■ **What the exercise asks**:
Go through the entries below and collect each line with the string "können" in it.

........

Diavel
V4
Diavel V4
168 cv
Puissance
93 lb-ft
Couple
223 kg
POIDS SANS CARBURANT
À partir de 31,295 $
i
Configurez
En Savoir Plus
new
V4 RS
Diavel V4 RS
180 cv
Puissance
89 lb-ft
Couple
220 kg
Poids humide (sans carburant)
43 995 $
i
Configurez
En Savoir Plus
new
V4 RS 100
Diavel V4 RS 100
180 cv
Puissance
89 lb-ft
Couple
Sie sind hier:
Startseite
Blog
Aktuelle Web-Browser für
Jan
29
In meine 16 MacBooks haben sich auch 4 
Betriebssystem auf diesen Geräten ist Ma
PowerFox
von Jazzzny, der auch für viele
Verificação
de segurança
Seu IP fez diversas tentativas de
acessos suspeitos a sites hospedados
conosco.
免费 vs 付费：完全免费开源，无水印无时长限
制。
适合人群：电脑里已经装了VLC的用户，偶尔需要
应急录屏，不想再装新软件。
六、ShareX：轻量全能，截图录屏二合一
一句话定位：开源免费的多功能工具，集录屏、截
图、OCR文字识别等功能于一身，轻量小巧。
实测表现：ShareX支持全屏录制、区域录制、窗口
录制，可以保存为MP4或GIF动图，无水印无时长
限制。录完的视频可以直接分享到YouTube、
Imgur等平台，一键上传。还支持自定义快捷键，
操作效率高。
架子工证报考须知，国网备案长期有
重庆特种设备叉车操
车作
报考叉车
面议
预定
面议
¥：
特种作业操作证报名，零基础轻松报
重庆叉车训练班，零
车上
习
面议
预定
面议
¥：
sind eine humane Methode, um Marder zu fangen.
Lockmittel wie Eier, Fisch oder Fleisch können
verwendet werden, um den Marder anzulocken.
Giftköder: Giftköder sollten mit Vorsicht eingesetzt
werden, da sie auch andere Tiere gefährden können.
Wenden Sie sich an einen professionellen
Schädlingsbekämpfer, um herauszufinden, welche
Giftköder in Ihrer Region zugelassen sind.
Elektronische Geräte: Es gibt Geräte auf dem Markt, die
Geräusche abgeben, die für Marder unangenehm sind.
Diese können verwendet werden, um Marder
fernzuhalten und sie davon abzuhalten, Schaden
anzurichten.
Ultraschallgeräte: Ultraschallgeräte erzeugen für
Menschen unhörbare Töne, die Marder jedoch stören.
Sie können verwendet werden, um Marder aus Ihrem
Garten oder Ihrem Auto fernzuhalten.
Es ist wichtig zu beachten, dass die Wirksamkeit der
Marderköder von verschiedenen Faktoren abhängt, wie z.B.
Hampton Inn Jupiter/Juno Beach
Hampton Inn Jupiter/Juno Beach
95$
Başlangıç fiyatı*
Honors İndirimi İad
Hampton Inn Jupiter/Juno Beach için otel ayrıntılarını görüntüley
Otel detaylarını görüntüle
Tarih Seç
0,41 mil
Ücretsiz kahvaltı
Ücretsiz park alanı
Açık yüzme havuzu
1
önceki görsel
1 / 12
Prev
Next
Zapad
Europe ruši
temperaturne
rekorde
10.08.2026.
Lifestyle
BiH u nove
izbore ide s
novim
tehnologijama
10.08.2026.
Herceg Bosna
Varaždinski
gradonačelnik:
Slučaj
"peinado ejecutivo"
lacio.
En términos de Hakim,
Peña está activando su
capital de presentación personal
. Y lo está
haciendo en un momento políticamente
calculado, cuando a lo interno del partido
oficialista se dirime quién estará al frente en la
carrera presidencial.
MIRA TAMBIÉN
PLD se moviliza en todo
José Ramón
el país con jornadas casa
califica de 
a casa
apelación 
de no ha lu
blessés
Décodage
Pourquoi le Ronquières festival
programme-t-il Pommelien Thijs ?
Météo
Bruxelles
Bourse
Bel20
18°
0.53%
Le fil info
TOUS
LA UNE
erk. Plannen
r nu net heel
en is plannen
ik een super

........

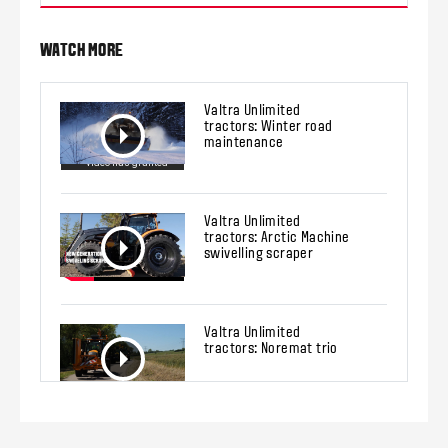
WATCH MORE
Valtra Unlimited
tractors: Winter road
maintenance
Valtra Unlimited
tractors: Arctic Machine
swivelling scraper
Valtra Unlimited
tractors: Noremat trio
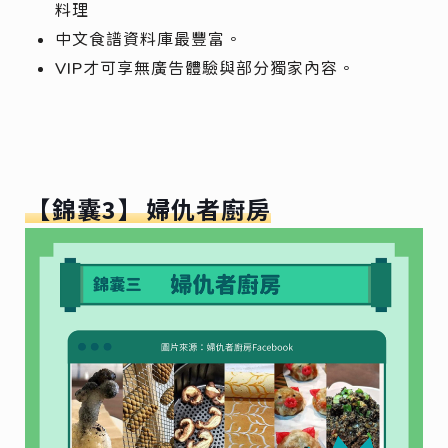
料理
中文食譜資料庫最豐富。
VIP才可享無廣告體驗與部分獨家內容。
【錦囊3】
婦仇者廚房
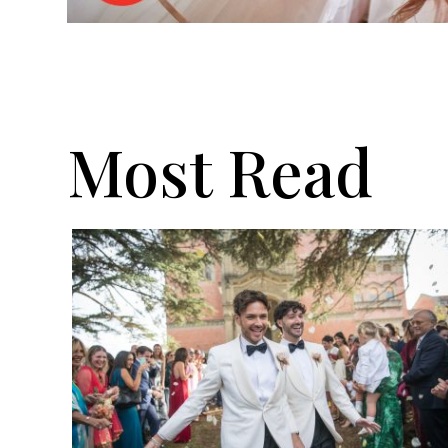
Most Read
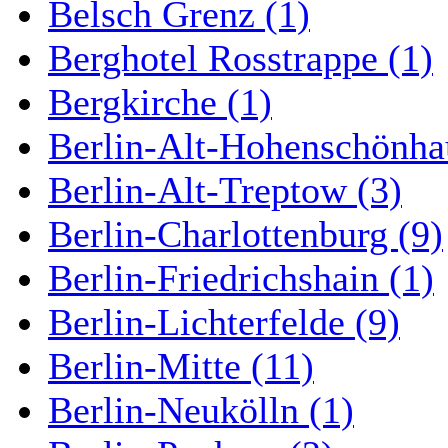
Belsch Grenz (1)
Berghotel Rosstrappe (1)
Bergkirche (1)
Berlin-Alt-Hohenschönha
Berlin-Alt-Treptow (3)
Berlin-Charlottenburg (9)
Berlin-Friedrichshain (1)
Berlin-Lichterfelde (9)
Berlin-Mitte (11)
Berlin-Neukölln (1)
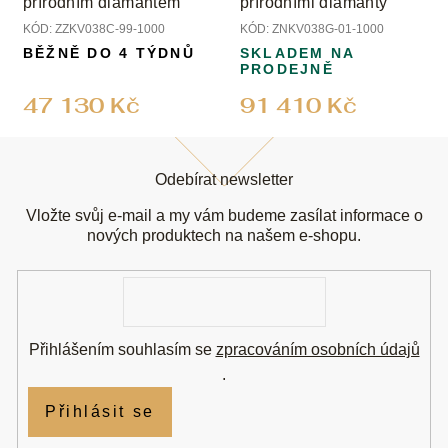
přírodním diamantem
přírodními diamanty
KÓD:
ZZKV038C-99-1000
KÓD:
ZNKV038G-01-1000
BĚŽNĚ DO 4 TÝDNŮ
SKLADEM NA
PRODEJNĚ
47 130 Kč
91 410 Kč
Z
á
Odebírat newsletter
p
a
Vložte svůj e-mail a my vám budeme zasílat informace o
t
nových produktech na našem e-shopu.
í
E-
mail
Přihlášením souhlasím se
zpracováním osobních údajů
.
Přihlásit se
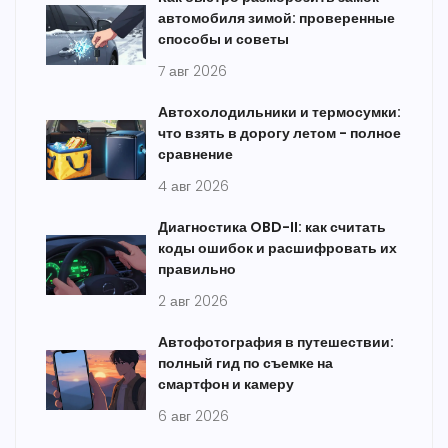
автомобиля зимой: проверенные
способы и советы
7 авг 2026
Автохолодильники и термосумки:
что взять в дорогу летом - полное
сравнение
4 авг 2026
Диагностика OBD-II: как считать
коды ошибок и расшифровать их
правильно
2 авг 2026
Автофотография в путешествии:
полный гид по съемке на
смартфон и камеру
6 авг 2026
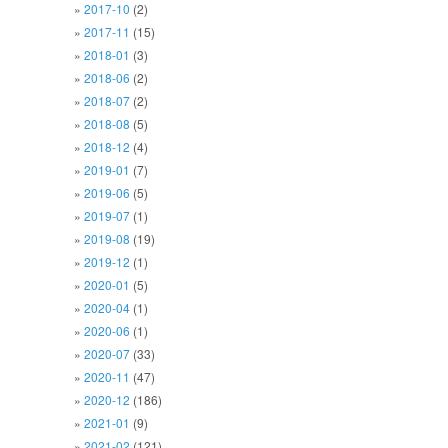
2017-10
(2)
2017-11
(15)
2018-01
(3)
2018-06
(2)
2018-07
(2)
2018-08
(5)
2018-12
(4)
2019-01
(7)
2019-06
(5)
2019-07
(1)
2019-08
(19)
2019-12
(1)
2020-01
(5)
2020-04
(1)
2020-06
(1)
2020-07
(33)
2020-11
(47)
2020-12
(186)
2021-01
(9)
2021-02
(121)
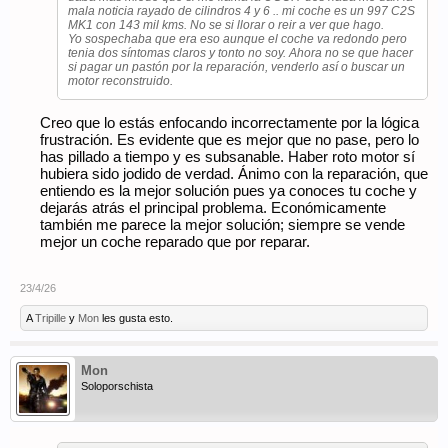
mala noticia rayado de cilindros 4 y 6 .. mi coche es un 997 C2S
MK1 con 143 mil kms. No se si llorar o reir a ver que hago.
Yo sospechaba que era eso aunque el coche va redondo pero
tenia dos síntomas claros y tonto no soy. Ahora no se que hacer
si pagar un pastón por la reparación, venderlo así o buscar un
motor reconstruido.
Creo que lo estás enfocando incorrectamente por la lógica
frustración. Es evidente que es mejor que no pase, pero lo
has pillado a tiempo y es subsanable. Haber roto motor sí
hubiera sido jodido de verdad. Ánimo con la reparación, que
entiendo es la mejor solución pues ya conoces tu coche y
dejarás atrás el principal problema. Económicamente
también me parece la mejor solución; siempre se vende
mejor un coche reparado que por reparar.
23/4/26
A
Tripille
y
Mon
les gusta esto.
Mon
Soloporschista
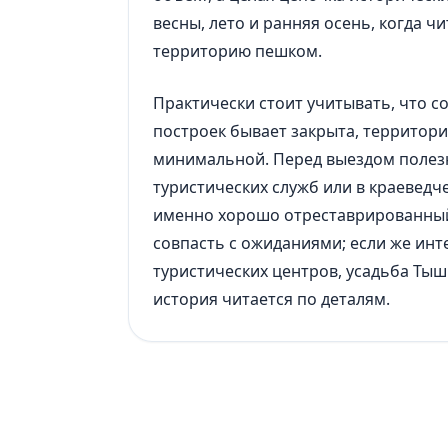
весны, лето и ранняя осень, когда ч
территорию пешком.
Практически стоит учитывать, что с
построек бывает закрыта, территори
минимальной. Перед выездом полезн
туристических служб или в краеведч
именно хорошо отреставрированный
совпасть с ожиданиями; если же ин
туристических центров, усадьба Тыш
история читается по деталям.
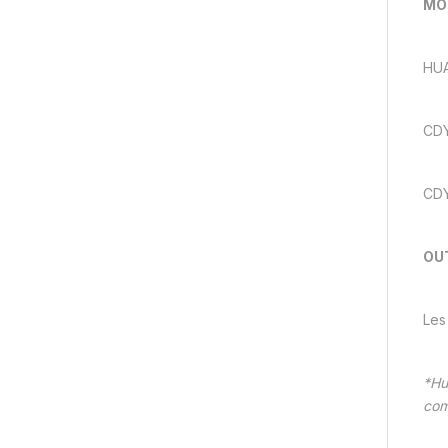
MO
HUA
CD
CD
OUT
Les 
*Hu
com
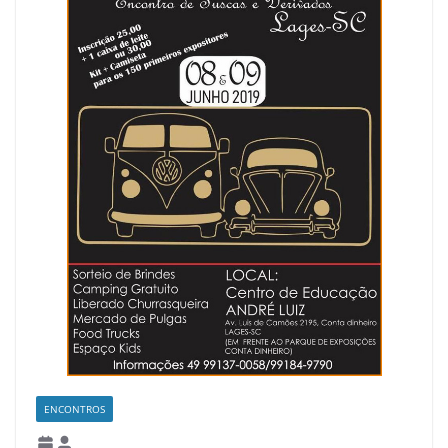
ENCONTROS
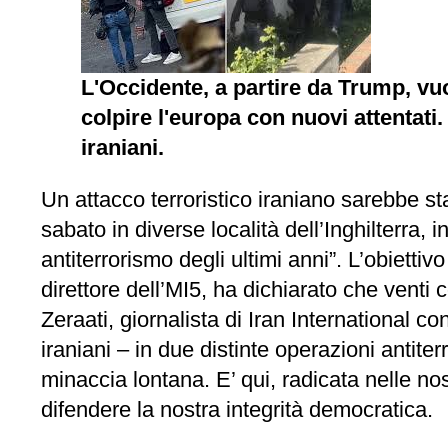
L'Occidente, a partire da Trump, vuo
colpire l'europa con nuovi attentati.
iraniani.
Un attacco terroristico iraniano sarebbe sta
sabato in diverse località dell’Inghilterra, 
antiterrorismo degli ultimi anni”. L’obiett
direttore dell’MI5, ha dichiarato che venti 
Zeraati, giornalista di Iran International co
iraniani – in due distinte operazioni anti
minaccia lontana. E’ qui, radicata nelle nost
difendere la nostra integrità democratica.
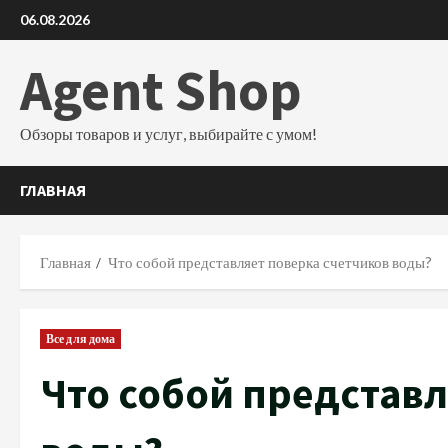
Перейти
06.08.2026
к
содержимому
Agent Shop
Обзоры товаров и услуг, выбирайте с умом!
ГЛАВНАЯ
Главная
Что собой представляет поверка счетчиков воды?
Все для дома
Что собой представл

........

■ **Result below**:
Lockmittel wie Eier, Fisch oder Fleisch können
werden, da sie auch andere Tiere gefährden können.
Diese können verwendet werden, um Marder
Sie können verwendet werden, um Marder aus Ihrem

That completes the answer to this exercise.